[Source material Boundary: Start]

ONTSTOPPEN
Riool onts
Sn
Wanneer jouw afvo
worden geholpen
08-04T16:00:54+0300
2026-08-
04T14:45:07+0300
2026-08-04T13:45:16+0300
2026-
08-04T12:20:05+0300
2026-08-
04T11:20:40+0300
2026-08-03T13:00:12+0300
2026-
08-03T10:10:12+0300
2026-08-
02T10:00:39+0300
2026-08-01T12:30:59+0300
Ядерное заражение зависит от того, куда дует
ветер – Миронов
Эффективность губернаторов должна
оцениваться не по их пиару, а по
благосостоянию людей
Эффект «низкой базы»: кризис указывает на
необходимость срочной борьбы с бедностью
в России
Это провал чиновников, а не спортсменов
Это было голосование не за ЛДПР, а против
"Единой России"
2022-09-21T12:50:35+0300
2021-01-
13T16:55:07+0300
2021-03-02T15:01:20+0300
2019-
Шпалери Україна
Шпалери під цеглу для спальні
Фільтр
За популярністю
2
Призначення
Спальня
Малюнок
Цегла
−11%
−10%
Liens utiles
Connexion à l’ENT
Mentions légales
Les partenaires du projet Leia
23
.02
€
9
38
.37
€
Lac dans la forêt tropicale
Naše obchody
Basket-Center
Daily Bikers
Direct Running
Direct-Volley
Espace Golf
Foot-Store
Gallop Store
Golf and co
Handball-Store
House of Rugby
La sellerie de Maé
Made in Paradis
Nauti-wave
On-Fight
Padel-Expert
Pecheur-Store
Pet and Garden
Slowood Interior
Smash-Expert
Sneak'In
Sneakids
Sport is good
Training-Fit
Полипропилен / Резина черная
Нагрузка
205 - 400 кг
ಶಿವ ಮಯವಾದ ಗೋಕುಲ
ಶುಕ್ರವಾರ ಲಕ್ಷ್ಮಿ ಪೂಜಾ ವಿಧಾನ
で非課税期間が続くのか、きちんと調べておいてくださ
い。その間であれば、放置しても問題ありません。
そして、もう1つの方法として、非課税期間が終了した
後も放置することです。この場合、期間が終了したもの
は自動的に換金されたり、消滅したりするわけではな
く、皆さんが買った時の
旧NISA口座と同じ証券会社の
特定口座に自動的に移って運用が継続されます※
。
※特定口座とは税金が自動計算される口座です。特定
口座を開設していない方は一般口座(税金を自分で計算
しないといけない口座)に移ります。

[Source material Boundary: End]

▸ **Goal of the exercise**: Only lines containing "Store" belong in the answer; copy every such line from the records.

▸ **Written solution**:
Foot-Store
Gallop Store
Handball-Store
Pecheur-Store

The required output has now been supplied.